Densho Digital Archive
Densho Visual History Collection
Title: Roy Nakagawa Interview
Narrator: Roy Nakagawa
Interviewer: Martha Nakagawa
Location: Los Angeles, California
Date: July 20, 2011
Densho ID: denshovh-nroy-01-0004

<Begin Segment 4>

MN: You also mention that your father had pigs at one time.

RN: He had...

MN: Pigs. Pigs. What happened?

RN: Yeah, he had, he had pigs in the backyard. Well, our farm, he had 'em in the back. He had, if I recall I would say he had about fifteen pigs in all.

MN: What happened to the pigs?

RN: Well, all I know is he got rid of 'em. He sold 'em, so he must've sold 'em to that slaughterhouse which was about three miles from our, from our farm, on a dirt road. He sold 'em and he got rid of 'em, in a way.

MN: Have you ever been to the slaughterhouse?

RN: Oh, yes. When we were kids we used to walk over there. We used to walk over there and we used to sit and see 'em kill, kill the pigs. Not the same pig, but kill animals there.

MN: Did it smell at the slaughterhouse?

RN: Oh yeah. Yes. It's a small slaughterhouse.

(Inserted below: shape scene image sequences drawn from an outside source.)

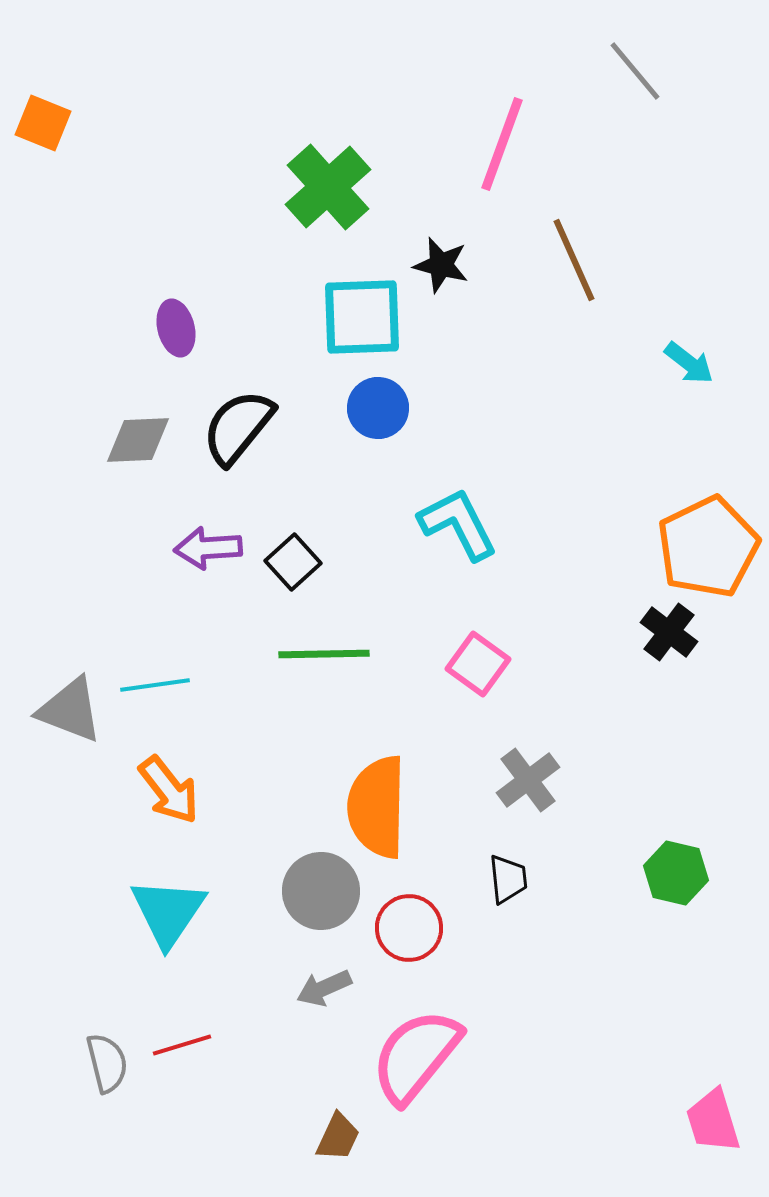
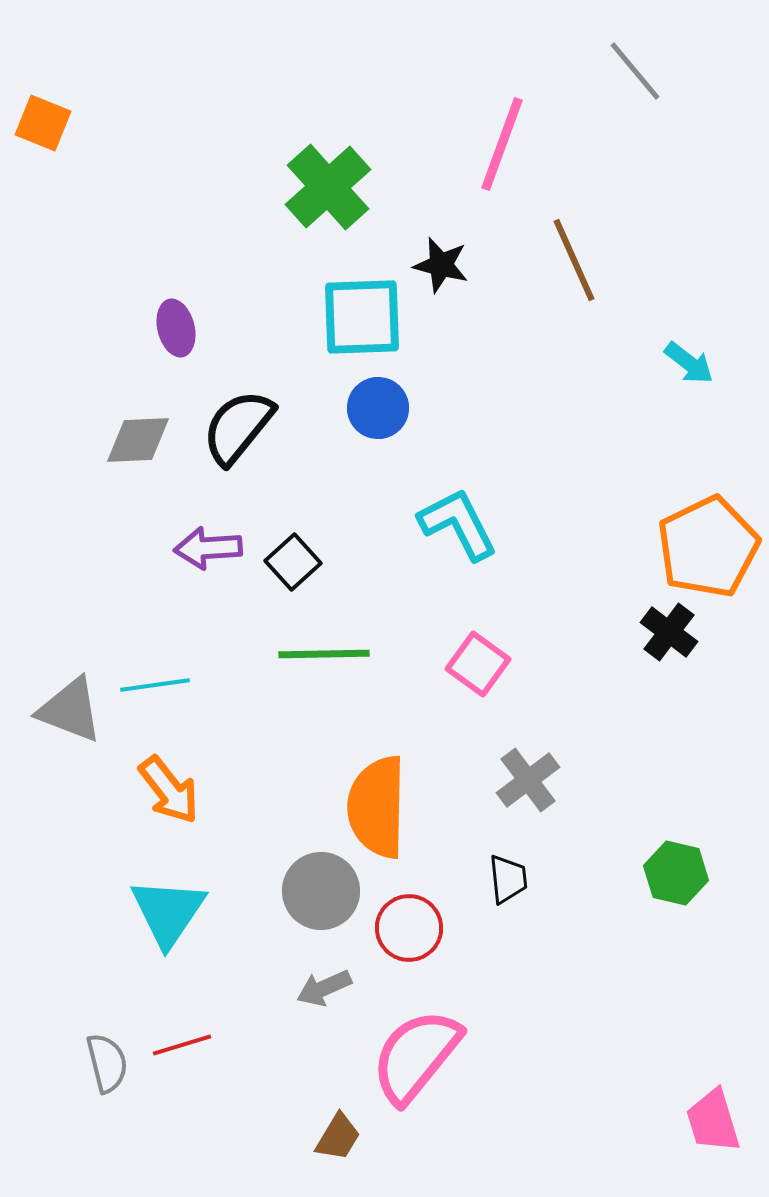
brown trapezoid: rotated 6 degrees clockwise
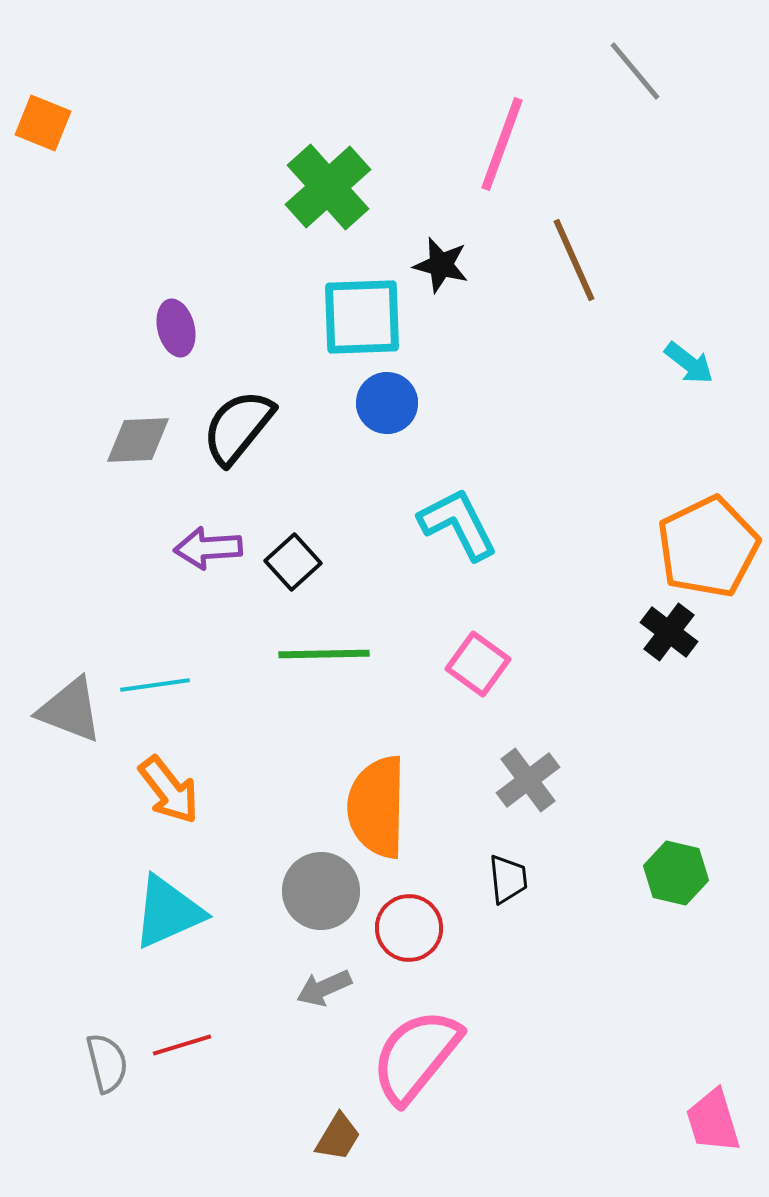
blue circle: moved 9 px right, 5 px up
cyan triangle: rotated 32 degrees clockwise
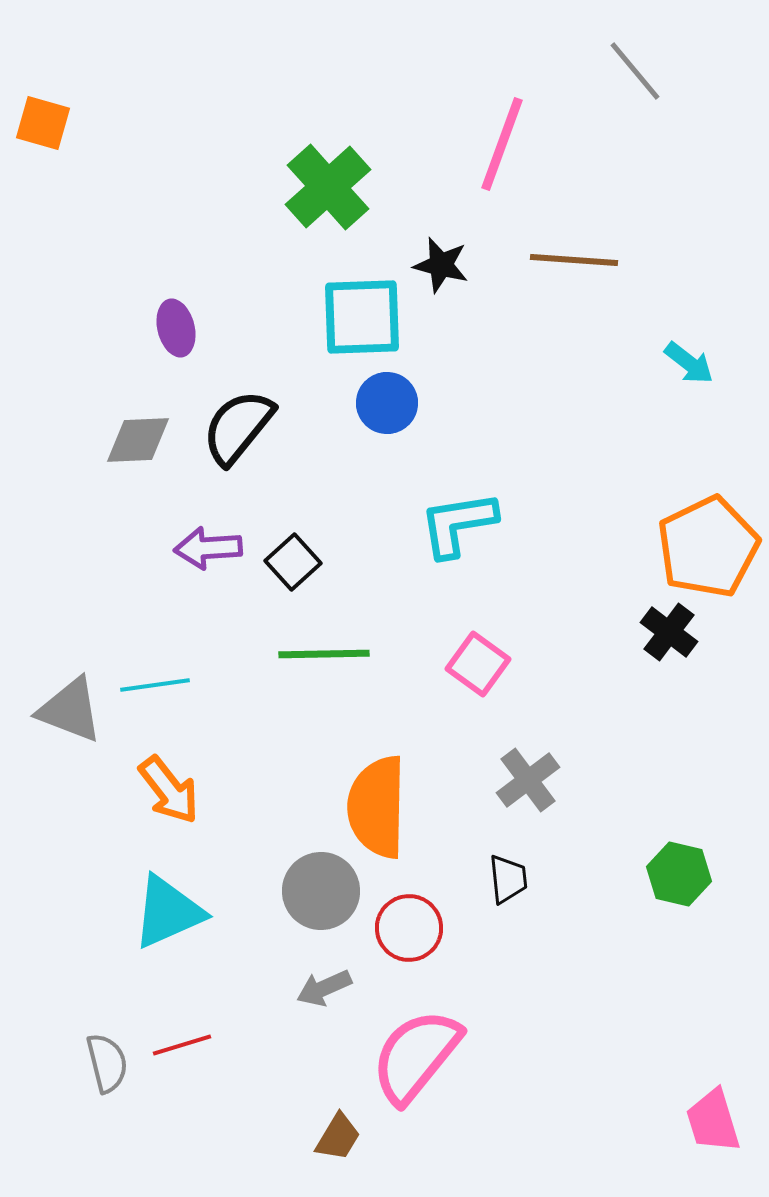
orange square: rotated 6 degrees counterclockwise
brown line: rotated 62 degrees counterclockwise
cyan L-shape: rotated 72 degrees counterclockwise
green hexagon: moved 3 px right, 1 px down
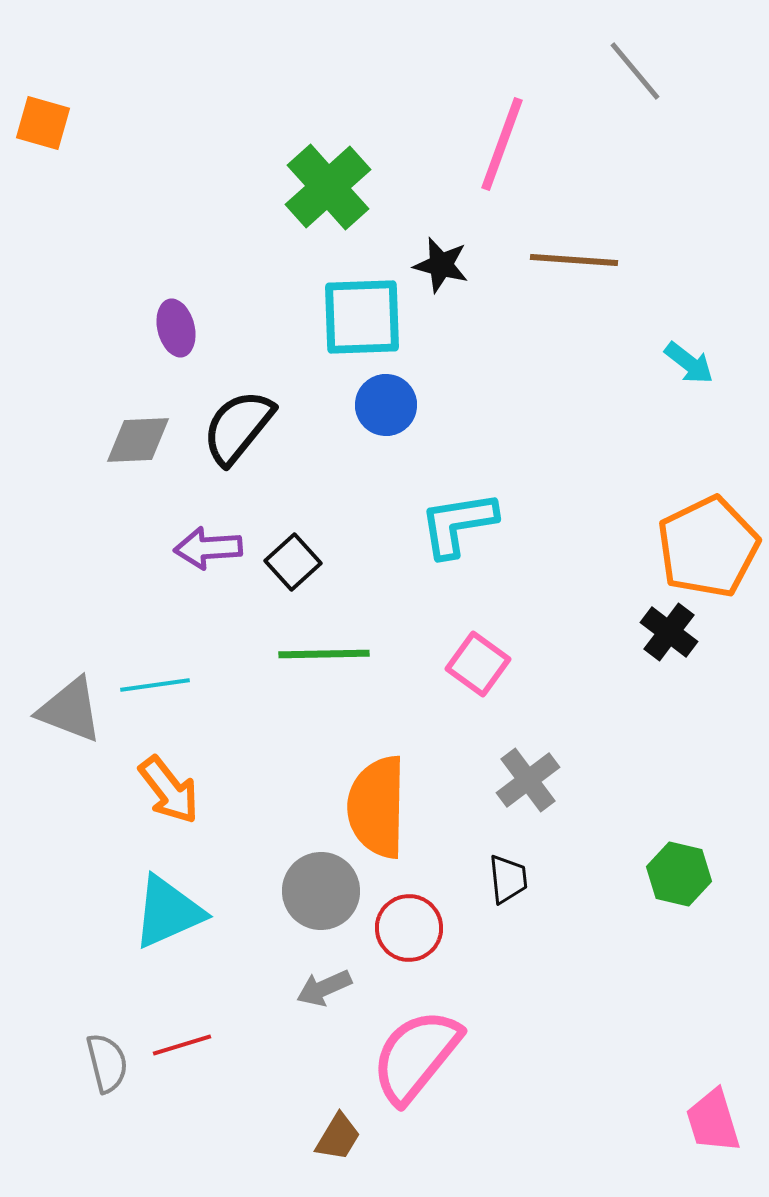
blue circle: moved 1 px left, 2 px down
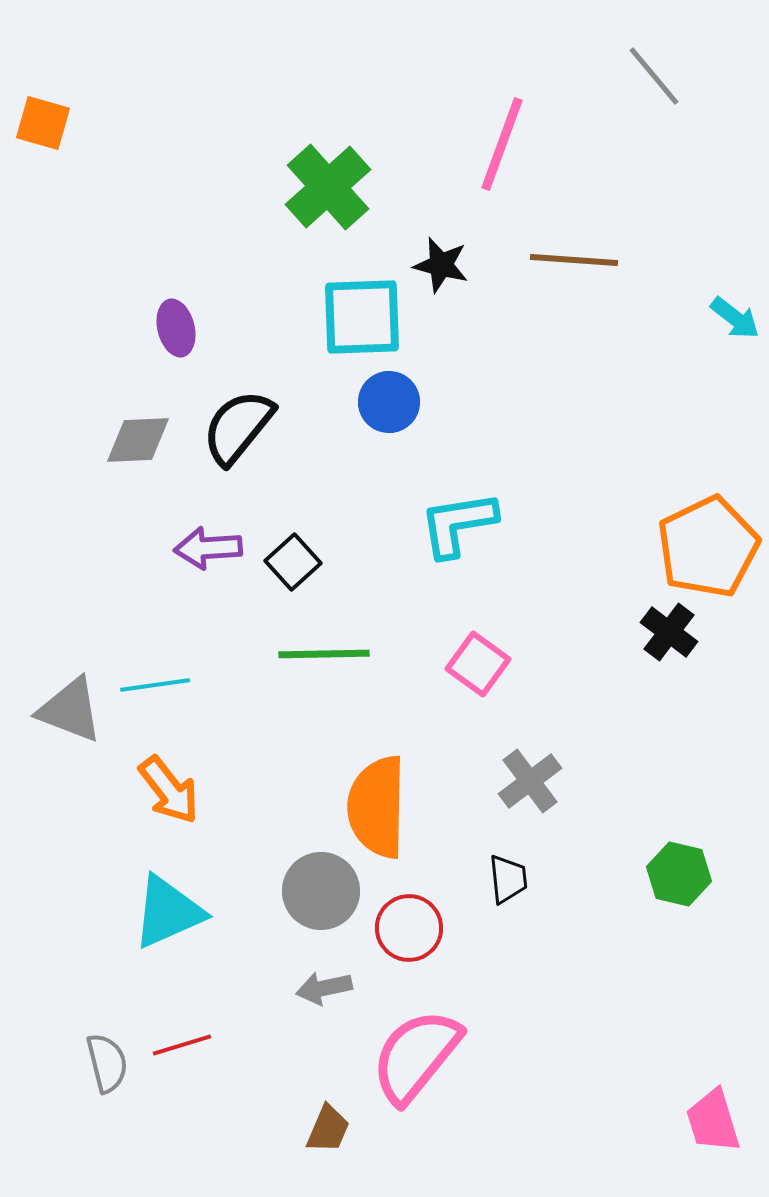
gray line: moved 19 px right, 5 px down
cyan arrow: moved 46 px right, 45 px up
blue circle: moved 3 px right, 3 px up
gray cross: moved 2 px right, 1 px down
gray arrow: rotated 12 degrees clockwise
brown trapezoid: moved 10 px left, 8 px up; rotated 8 degrees counterclockwise
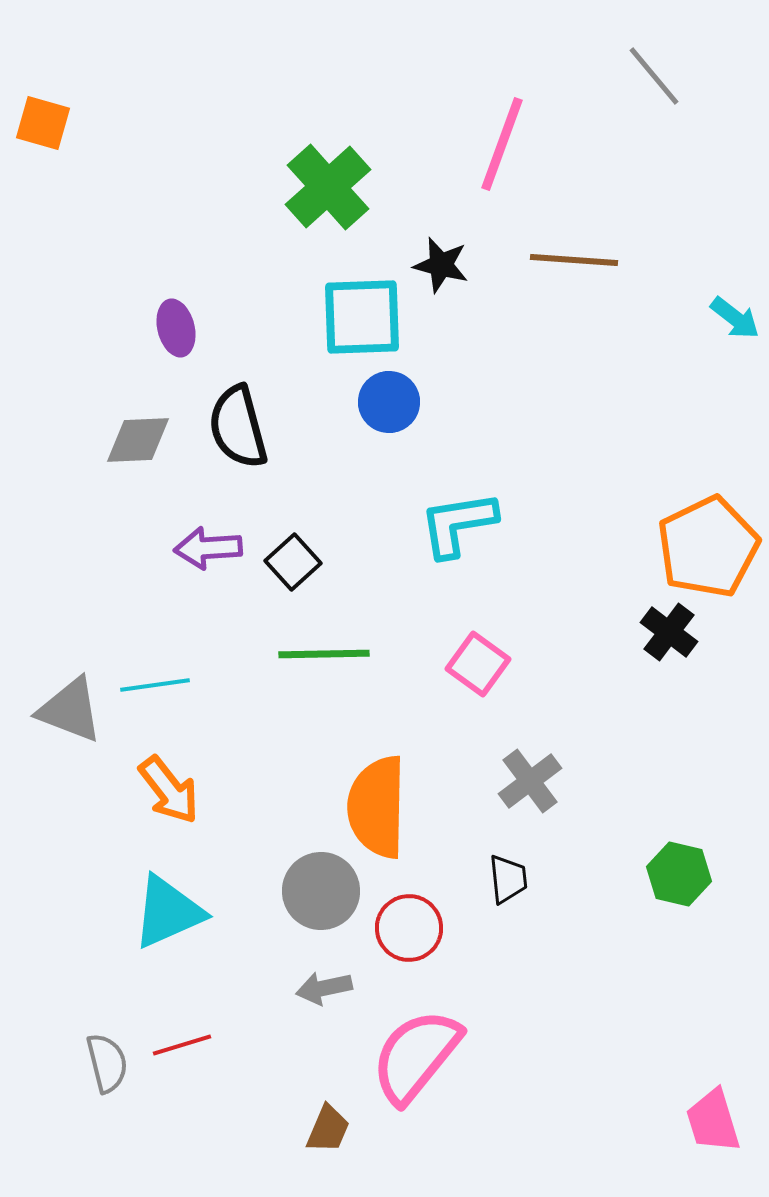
black semicircle: rotated 54 degrees counterclockwise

It wasn't a big, big one.

MN: Now, how often did your family eat meat?

RN: Oh, I don't know. We ate it pretty often, I know. Yeah. We never had chicken, though. Those days nobody ate, nobody had chickens. Well, some of 'em do, did. There was a white dairy farmer on the edge of our, on the edge of our farm, and he would raise, he had milk cows, and he would... chickens, and he would eat chickens all the time. But we never had chicken hardly at all.

MN: What kind of meat did you eat?

RN: It was always beef. My father would pick it up at the market in town before he came home. It's always the same kind of meat. It was always, if I recall, it was usually, always it was short ribs. They would slice it to make Japanese okazu. That's all.

MN: What did you do with the leftovers? Did you put it in an icebox?

RN: I don't, I don't know if we, she just kept it in the pantry with, we never had no icebox or refrigerator.